The chase for an automatic promotion place faded into a chase for a play-off place, and that has only continued to diminish to a point at which even making the top six is starting to feel like a pipe dream. Watford are now six points off the play-off places with just five games left, the inherent advantage that comes with being a club freshly relegated from the Premier League having been frittered away.

Bilic himself couldn’t steady the listing ship. He lasted until March 7 before being replaced by Chris Wilder, but under Wilder things don’t seem to have improved very much. Wilder is an experienced face in the EFL who won the League Two title with Northampton Town in 2016 as the club financially imploded around him, and who then won two promotions in three seasons with Sheffield United, taking them from League One into the Premier League. It’s almost as though the sense of rudderlessness which has descended over Watford over the last couple of years can’t be fixed by shuffling through three managers per season alone.

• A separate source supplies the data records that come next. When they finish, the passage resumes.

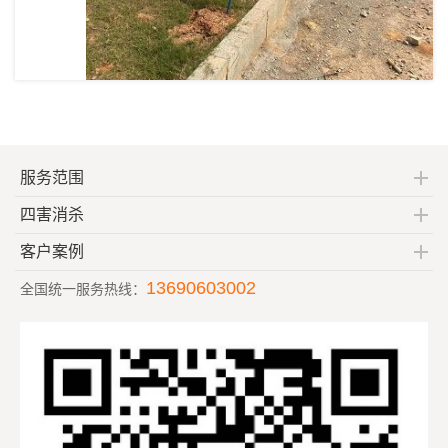
服务范围
四害消杀
客户案例
13690603002
全国统一服务热线：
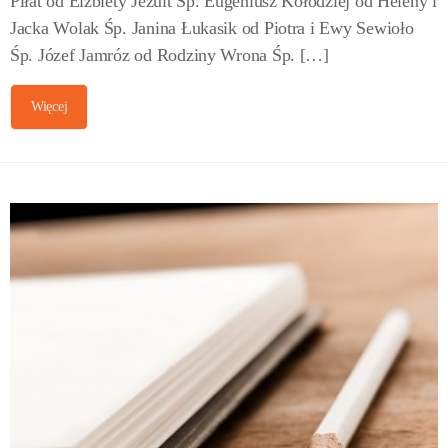
Piłat od Elżbiety Jezuit Śp. Eugeniusz Kołodziej od Heleny i
Jacka Wolak Śp. Janina Łukasik od Piotra i Ewy Sewioło
Śp. Józef Jamróz od Rodziny Wrona Śp. […]
Więcej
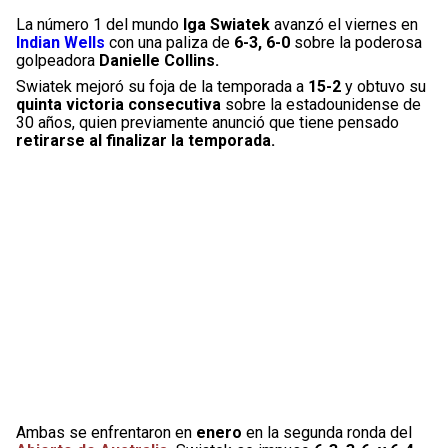
La número 1 del mundo
Iga Swiatek
avanzó el viernes en
Indian Wells
con una paliza de
6-3, 6-0
sobre la poderosa
golpeadora
Danielle Collins.
Swiatek mejoró su foja de la temporada a
15-2
y obtuvo su
quinta victoria consecutiva
sobre la estadounidense de
30 años, quien previamente anunció que tiene pensado
retirarse al finalizar la temporada.
Ambas se enfrentaron en
enero
en la segunda ronda del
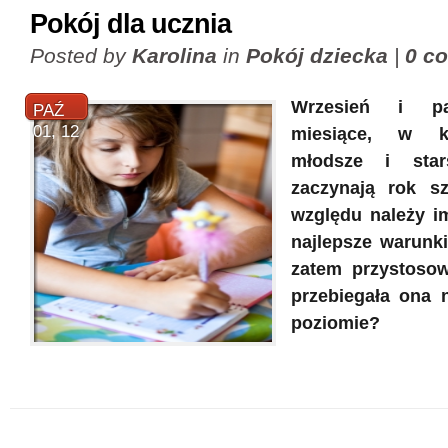
Pokój dla ucznia
Posted by
Karolina
in
Pokój dziecka
|
0 c
Wrzesień i pa
PAŹ
01, 12
miesiące, w k
młodsze i star
zaczynają rok sz
względu należy i
najlepsze warunki
zatem przystosow
przebiegała ona 
poziomie?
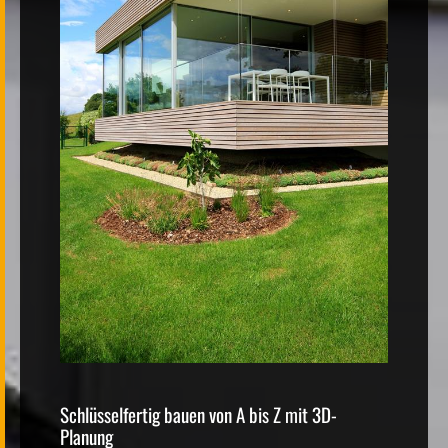
Schlüsselfertig bauen von A bis Z mit 3D-
Planung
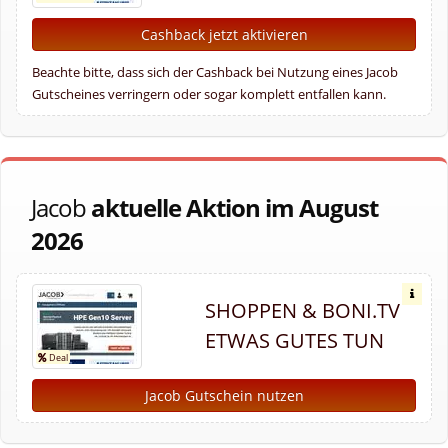
Cashback jetzt aktivieren
Beachte bitte, dass sich der Cashback bei Nutzung eines Jacob
Gutscheines verringern oder sogar komplett entfallen kann.
Jacob
aktuelle Aktion im August
2026
SHOPPEN & BONI.TV
ETWAS GUTES TUN
Jacob Gutschein nutzen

But then again, it may be understandable if the Pozzos have had other things on their mind than Watford at the moment. After all, they’re currently somewhat wrapped up in a court case in Spain concerning the tax implications of transfer activity between Granada CF and Udinese. Spanish magistrates have accused Gino Pozzo of launching a ‘criminal plan’ while he was the owner of Granada, using what was described as a set of ‘opaque structures’ to hide the true source of funds disbursed to illegally evade tax on player trading between the two clubs. The matter is ongoing.

Meanwhile back in Hertfordshire, tempers have been continuing to fray. At home against Huddersfield Town on Good Friday, supporters chanted for the removal of the Pozzos while footage on social media showed one supporter with a ‘Pozzo Out’ banner being escorted from the ground with the stewards apparently trying to seize the banner itself. The unhappiness over the Pozzos has been swelling for some time at Vicarage Road, and what has been clear from the last couple of seasons is that the diversionary tactic of repeatedly changing managers is no longer anything like enough to persuade fans that the issues within the club are the fault of the procession of experienced coaches that have tried and – certainly over the last couple of seasons – failed.

The issues, it is clear, run far deeper than this.

Even now, with all this water still passing under the bridge, this season could yet end successfully. Their hopes of making the Championship play-offs may be fading, but they haven’t quite been extinguished yet. No matter how unlikely it may seem with just five matches left, they could end the season back in the Premier League again. But this in itself raises a further question: were Watford to somehow achieve this, would they be in any condition whatsoever to be able to deal with it?

The evidence of their last season in the top flight suggested that they weren’t then, and much behind the scenes at the club seems to be continuing to deteriorate further. And the supplementary question that accompanies this is arguably even more pertinent: what happens if they don’t? Revenues will only drop further with each season away from the Premier League, and at a time of the year when supporters are expected to renew their season tickets for the next campaign, having them in their current frame of mind could be extremely damaging.

The Pozzos defied expectations at Vicarage Road for a long time, but it feels as though they’ve run out of road. It’s time for them to consider an exit strategy before any serious damage is done to the club.